31.08.2012 / Kapital & Arbeit / Seite 9

Der Schlachthof Europas

Die hiesige Fleischindustrie boomt wie nie. Die Folgen dürften nicht nur Tierfreunde verärgern. Deutschland ist zu einem Eldorado des Lohndumpings geworden

Johannes Schulten
Es klingt wie aus einer anderen Zeit. Ein Subunternehmer des zur VION-Gruppe gehörenden Südfleisch-Schlachthofs im oberbayerischen Waldkraiburg macht Pleite. Am Tag darauf stehen ein rumänisches und ein deutsches Nachfolgeunternehmen auf der Matte.

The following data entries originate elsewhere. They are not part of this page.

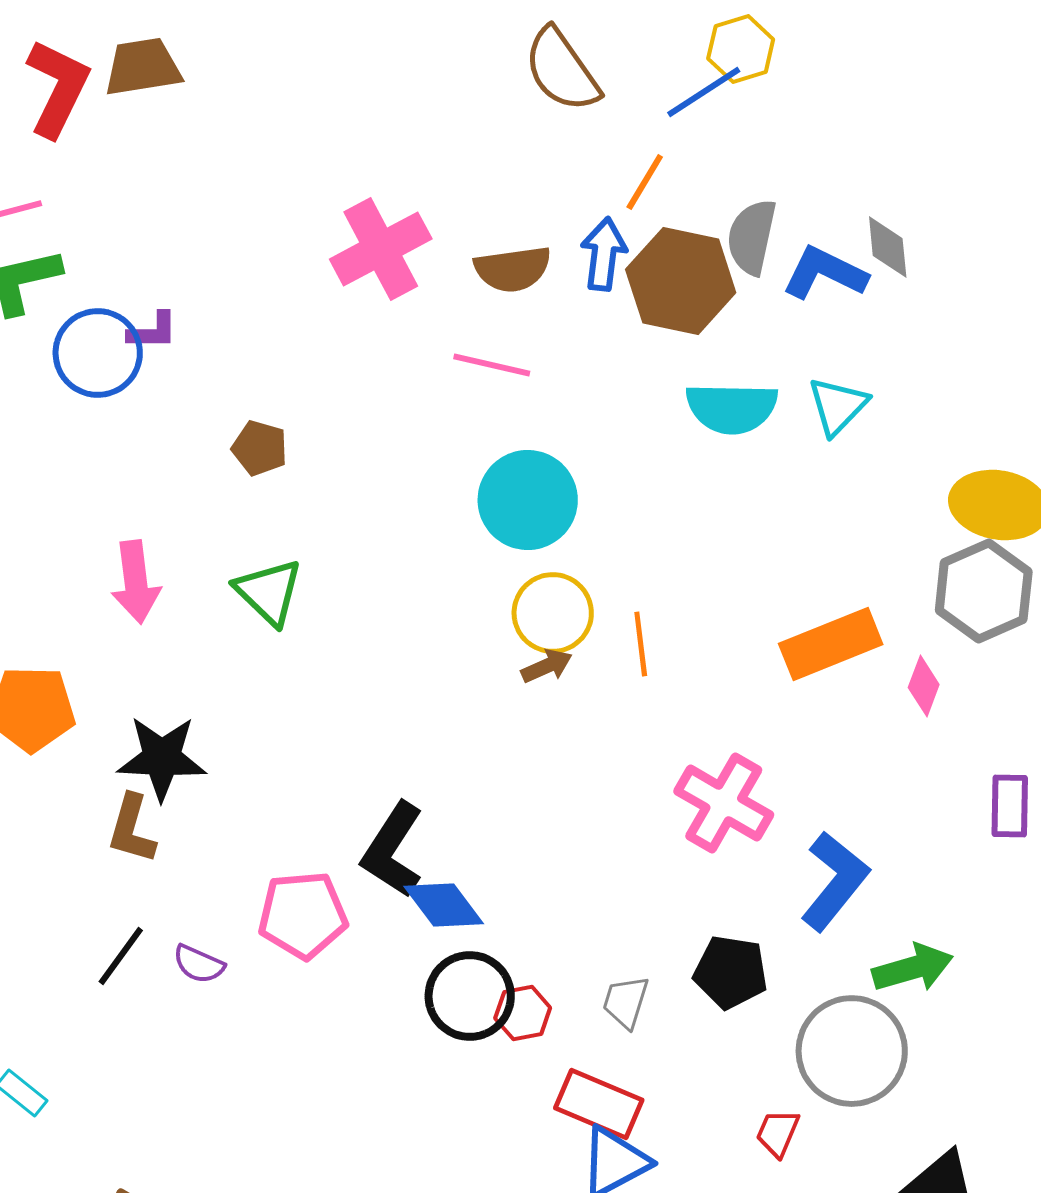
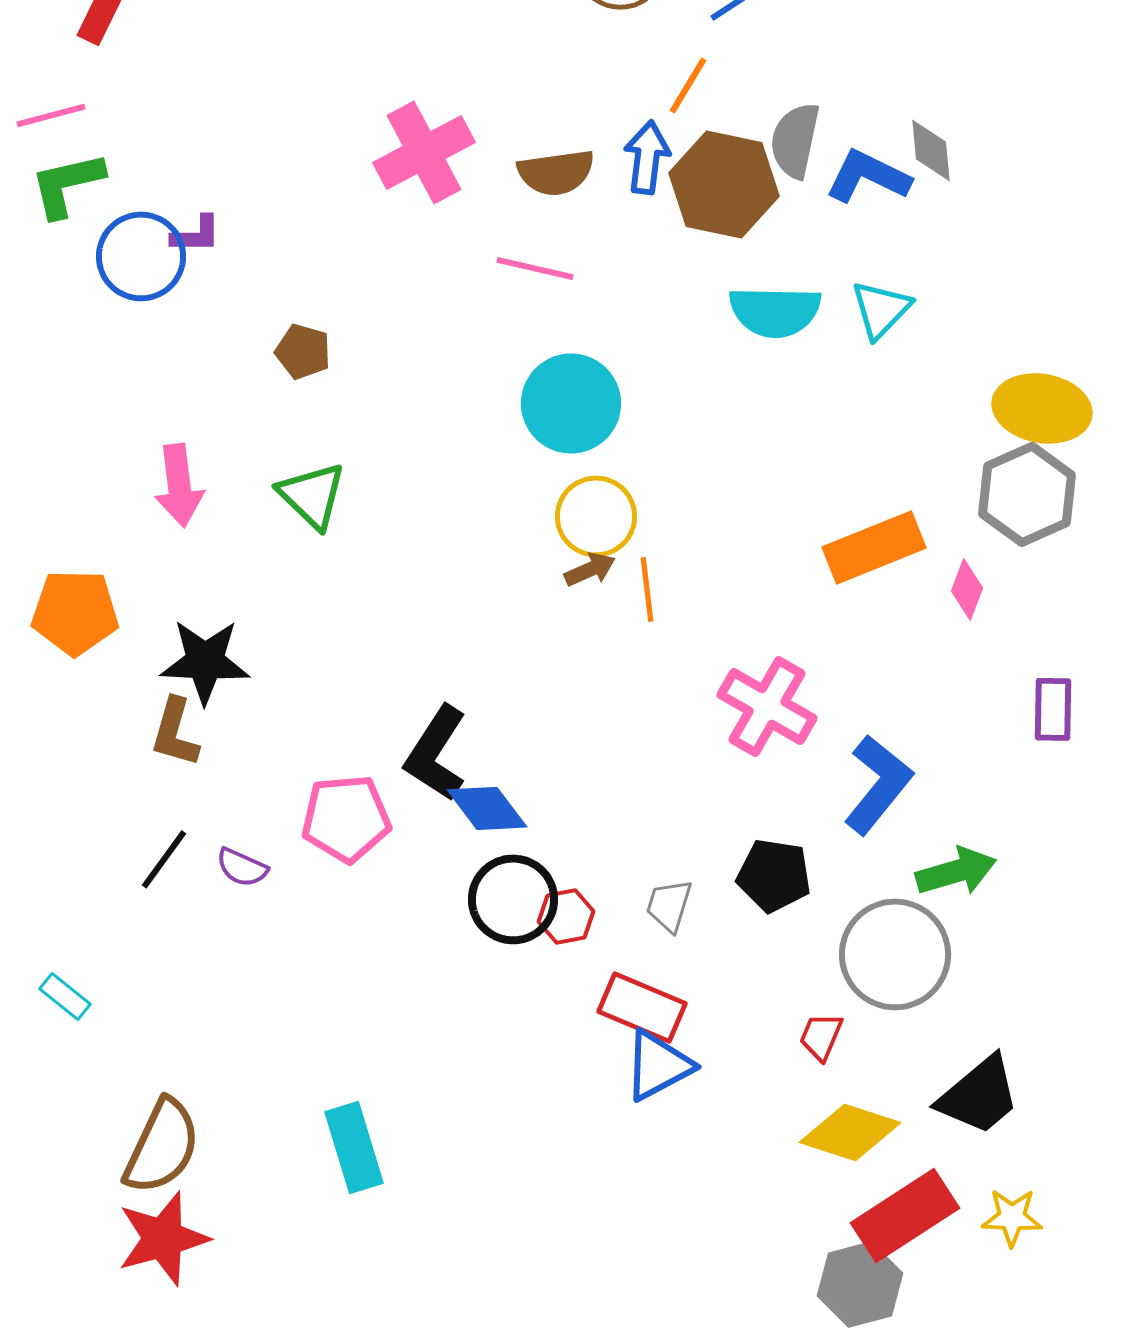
orange line: (641, 644) -> (647, 589), moved

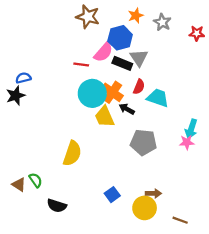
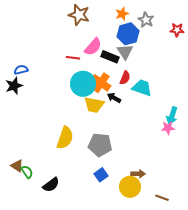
blue hexagon: (120, 38) -> (128, 34), moved
yellow trapezoid: (104, 117) -> (94, 105), turned -55
gray pentagon: (143, 142) -> (100, 145), moved
green semicircle: (36, 180) -> (27, 172), moved
black semicircle: (57, 206) -> (51, 185), turned -54

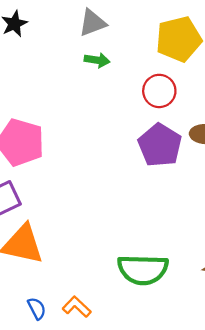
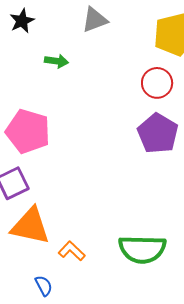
green arrow: (97, 60) -> (57, 61), moved
orange L-shape: (77, 307) -> (72, 251), moved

Doch anstatt die gut 170 Angestellten aus sechs Ländern weiterzubeschäftigen, wie es der Gesetzgeber vorsieht, sollen sie neue Verträge unterzeichnen, mit erheblichen Lohneinbußen. 50 Beschäftige weigern sich und werden prompt entlassen. Nach Angaben der Gewerkschaft Nahrung-Genuss-Gaststätten (NGG) sollen in einigen Arbeitsverträgen Gehälter von 176 Euro monatlich plus Zuschüssen stehen. Auch ist von immensen Geldstrafen schon bei minimalen Schlachtfehlern die Rede.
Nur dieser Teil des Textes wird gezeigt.